In fact, people who described themselves as "pro-life" are “significantly more likely to utilize court orders” to force pregnant patients to undergo non-consensual cesarean sections at the risk of their health and lives.116
“The fetal container image of women,” which is a core component of Fetal Personhood ideology, “is evident in cases like these in which pregnant women are forced to undergo unwanted surgery on behalf of their fetuses, operations which physicians agree increase the risk of the woman's death. These cases sharply diverge from the general legal doctrine that individuals are not required to undergo any risk of physical harm to help another.”117
“When a court orders a cesarean section, it requires the woman to rescue the fetus at her own risk, a decision unprecedented in other areas of law.”118 "Ordering a cesarean to save the fetus is just as extraordinary as ordering a parent to donate bone marrow to save a child.... In each case, a parent is refusing an invasive and somewhat risky procedure without which his or her child will die or suffer serious harm.”119 “If a court is not prepared to order a bone marrow donation, and currently they are not, then a court should not be willing to order a caesarean section.”120
Fetal Personhood is violence
As anti-abortion violence plagued America in the 1980s and 1990s, Fetal Personhood proponents were perpetrating their own kind of violence - obstetric violence - against pregnant human beings and utilizing the courts to do it.

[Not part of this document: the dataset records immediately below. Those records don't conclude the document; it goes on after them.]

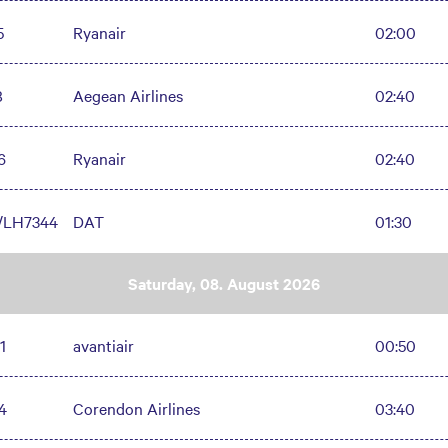
5
Ryanair
02:00
8
Aegean Airlines
02:40
6
Ryanair
02:40
/LH7344
DAT
01:30
Saturday, 08. August 2026
1
avantiair
00:50
4
Corendon Airlines
03:40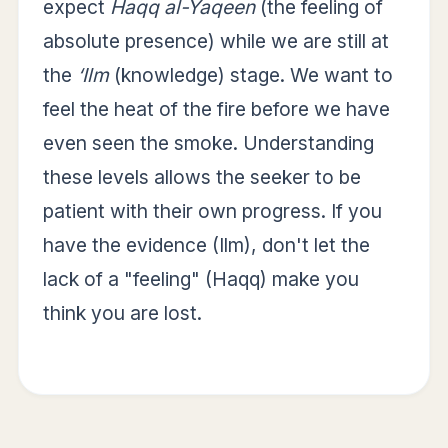
expect
Haqq al-Yaqeen
(the feeling of
absolute presence) while we are still at
the
‘Ilm
(knowledge) stage. We want to
feel the heat of the fire before we have
even seen the smoke. Understanding
these levels allows the seeker to be
patient with their own progress. If you
have the evidence (Ilm), don't let the
lack of a "feeling" (Haqq) make you
think you are lost.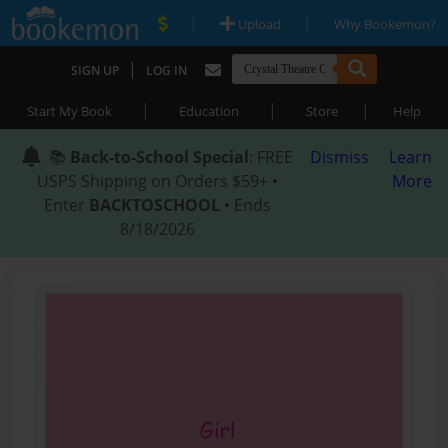
|
|
Upload
Why Bookemon?
|
SIGN UP
LOG IN
|
|
|
Start My Book
Education
Store
Help
📚
Back-to-School Special
: FREE
Dismiss
Learn
USPS Shipping on Orders $59+ •
More
Enter
BACKTOSCHOOL
• Ends
8/18/2026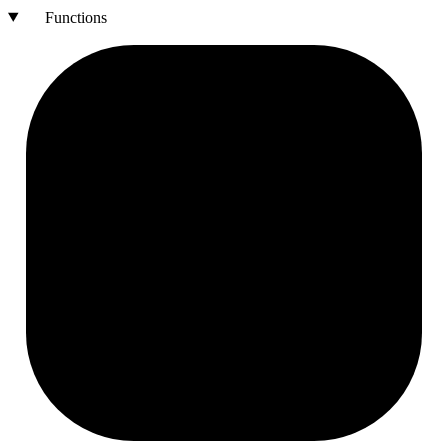
Functions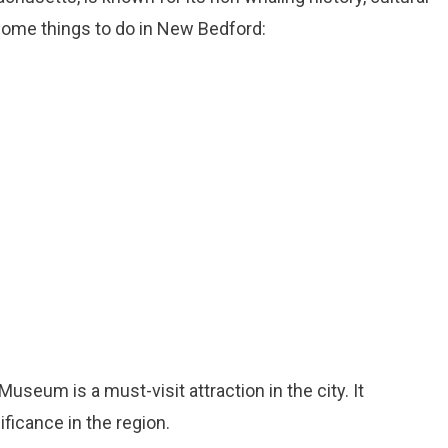
 some things to do in New Bedford:
seum is a must-visit attraction in the city. It
ficance in the region.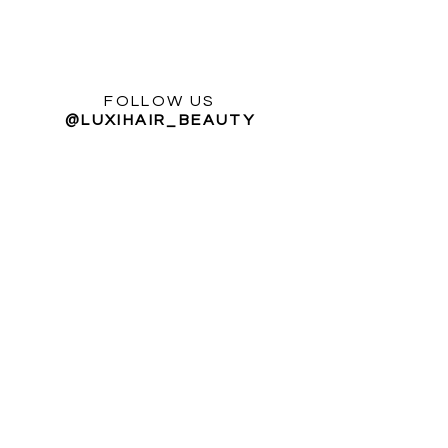
FOLLOW US
@LUXIHAIR_BEAUTY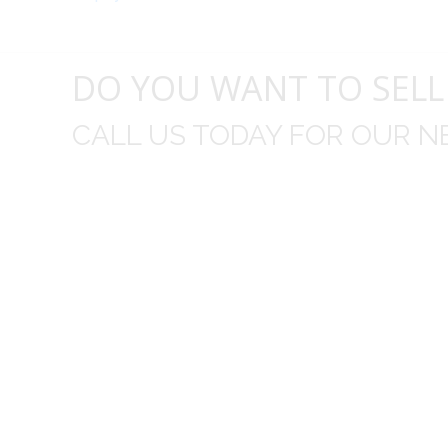
DO YOU WANT TO SELL
CALL US TODAY FOR OUR N
t I was
I wo
 you did
Everything from none contact 
difficult
I appreciated your clear communic
Overall I was very please with the prices m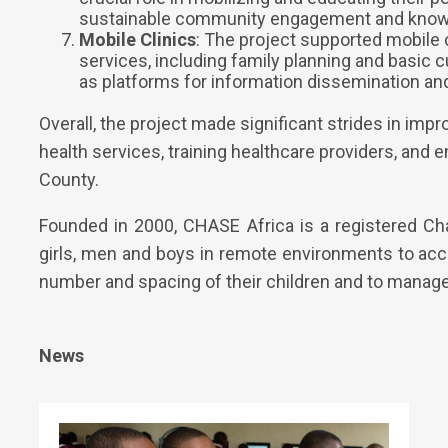
sustainable community engagement and know
Mobile Clinics
: The project supported mobile c
services, including family planning and basic 
as platforms for information dissemination an
Overall, the project made significant strides in imp
health services, training healthcare providers, an
County.
Founded in 2000, CHASE Africa is a registered Ch
girls, men and boys in remote environments to acc
number and spacing of their children and to manage 
News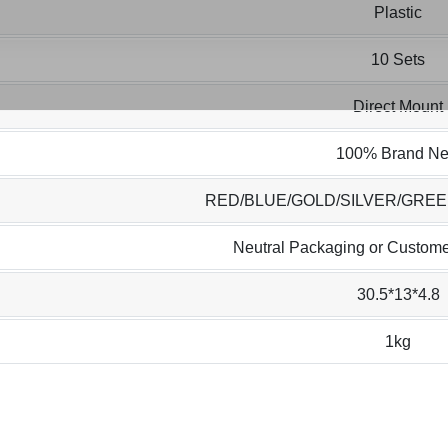
Plastic
10 Sets
Direct Mount
100% Brand N
RED/BLUE/GOLD/SILVER/GRE
Neutral Packaging or Custome
30.5*13*4.8
1kg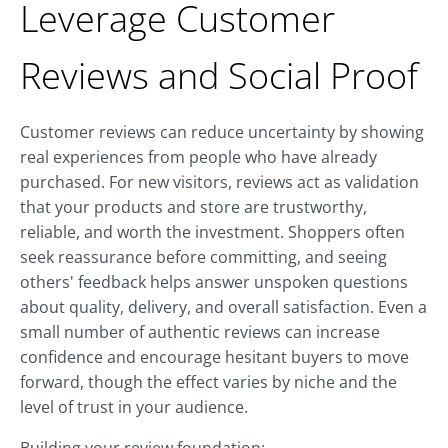
Leverage Customer
Reviews and Social Proof
Customer reviews can reduce uncertainty by showing
real experiences from people who have already
purchased. For new visitors, reviews act as validation
that your products and store are trustworthy,
reliable, and worth the investment. Shoppers often
seek reassurance before committing, and seeing
others' feedback helps answer unspoken questions
about quality, delivery, and overall satisfaction. Even a
small number of authentic reviews can increase
confidence and encourage hesitant buyers to move
forward, though the effect varies by niche and the
level of trust in your audience.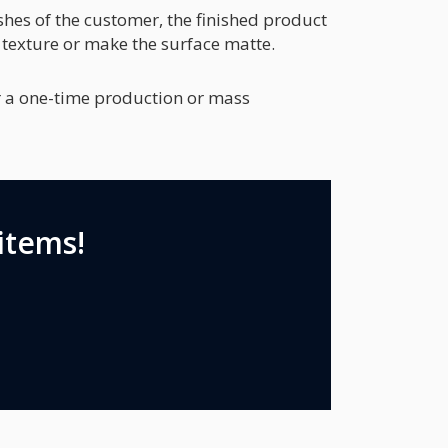
hes of the customer, the finished product
 texture or make the surface matte.
er a one-time production or mass
items!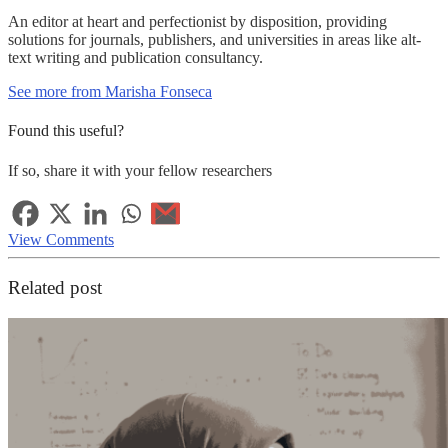
An editor at heart and perfectionist by disposition, providing
solutions for journals, publishers, and universities in areas like alt-
text writing and publication consultancy.
See more from Marisha Fonseca
Found this useful?
If so, share it with your fellow researchers
View Comments
Related post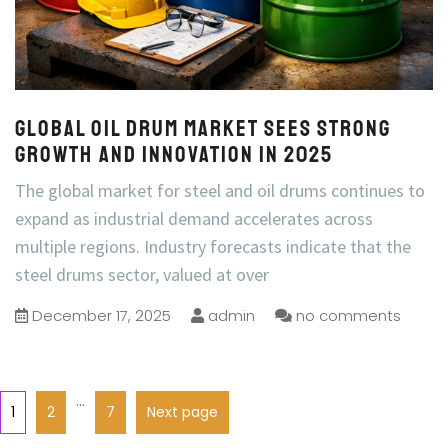
Global Oil Drum Market Sees Strong
Growth and Innovation in 2025
The global market for steel and oil drums continues to
expand as industrial demand accelerates across
multiple regions. Industry forecasts indicate that the
steel drums sector, valued at over
December 17, 2025
admin
no comments
…
1
2
7
Next page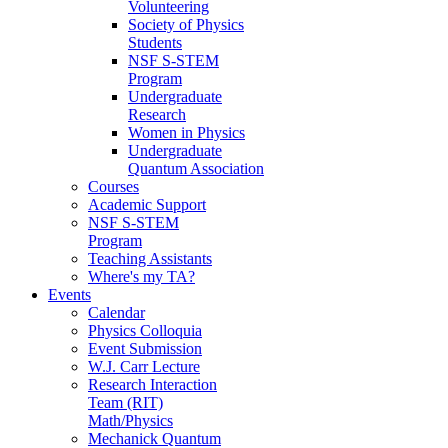
Volunteering
Society of Physics
Students
NSF S-STEM
Program
Undergraduate
Research
Women in Physics
Undergraduate
Quantum Association
Courses
Academic Support
NSF S-STEM
Program
Teaching Assistants
Where's my TA?
Events
Calendar
Physics Colloquia
Event Submission
W.J. Carr Lecture
Research Interaction
Team (RIT)
Math/Physics
Mechanick Quantum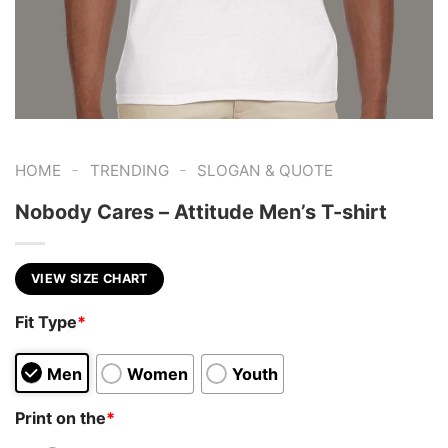
-
-
HOME
TRENDING
SLOGAN & QUOTE
Nobody Cares – Attitude Men’s T-shirt
VIEW SIZE CHART
Fit Type
*
Men
Women
Youth
Print on the
*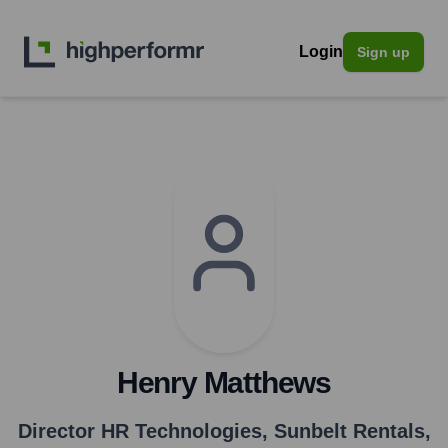
Login
Sign up
Henry Matthews
Director HR Technologies
,
Sunbelt Rentals,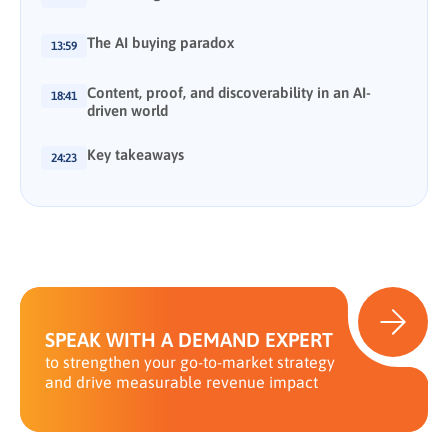
The AI buying paradox
13:59
Content, proof, and discoverability in an AI-
18:41
driven world
Key takeaways
24:23
SPEAK WITH A DEMAND EXPERT
to strengthen your go-to-market strategy
and drive measurable revenue impact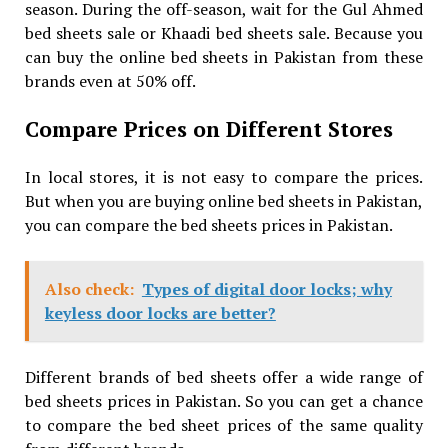
season. During the off-season, wait for the Gul Ahmed
bed sheets sale or Khaadi bed sheets sale. Because you
can buy the online bed sheets in Pakistan from these
brands even at 50% off.
Compare Prices on Different Stores
In local stores, it is not easy to compare the prices.
But when you are buying online bed sheets in Pakistan,
you can compare the bed sheets prices in Pakistan.
Also check:
Types of digital door locks; why
keyless door locks are better?
Different brands of bed sheets offer a wide range of
bed sheets prices in Pakistan. So you can get a chance
to compare the bed sheet prices of the same quality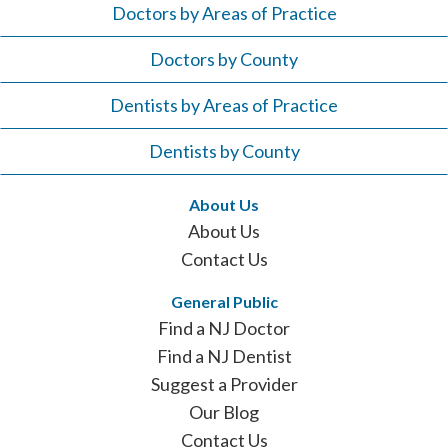
Doctors by Areas of Practice
Doctors by County
Dentists by Areas of Practice
Dentists by County
About Us
About Us
Contact Us
General Public
Find a NJ Doctor
Find a NJ Dentist
Suggest a Provider
Our Blog
Contact Us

In the 1990s, “with a pro-choice president in office for the first time in decades and anti-abortion violence in the news,” anti-abortion activists were “desperately [trying] to convince [] Americans that abortion, not abortion opponents, hurt women” (emphasis mine).121 — But as the history discussed in this post shows, pregnant people had far more reason to fear abortion opponents - whether at clinics or inside hospitals and court hearings - than to fear abortion itself. History itself testifies to the disturbing and ruthless reality of Fetal Personhood violence.
The story of Fetal Personhood violence didn't end in the 1990s. Today, as anti-abortion groups increasingly demand that violent “rescuers” motivated by Fetal Personhood ideology122123 be released from prison and pardoned,124 Fetal Personhood proponents are “trying to change the reproductive health care standards in state and federal health policy,” demanding that emergency abortions be performed through procedures that “carry bigger health risks” to pregnant patients in the midst of experiencing medical emergencies, “such as cesarean sections, rather than less invasive abortion procedures” that are safer for the pregnant patient.125 This is already enshrined in multiple states’ abortion bans, as I wrote about in “Sacrificing the body: The little discussed clause in "life of the mother" exceptions.”
Perhaps now, more than ever, it's important to talk about Fetal Personhood as the violence that it is. Fetal Personhood is violence.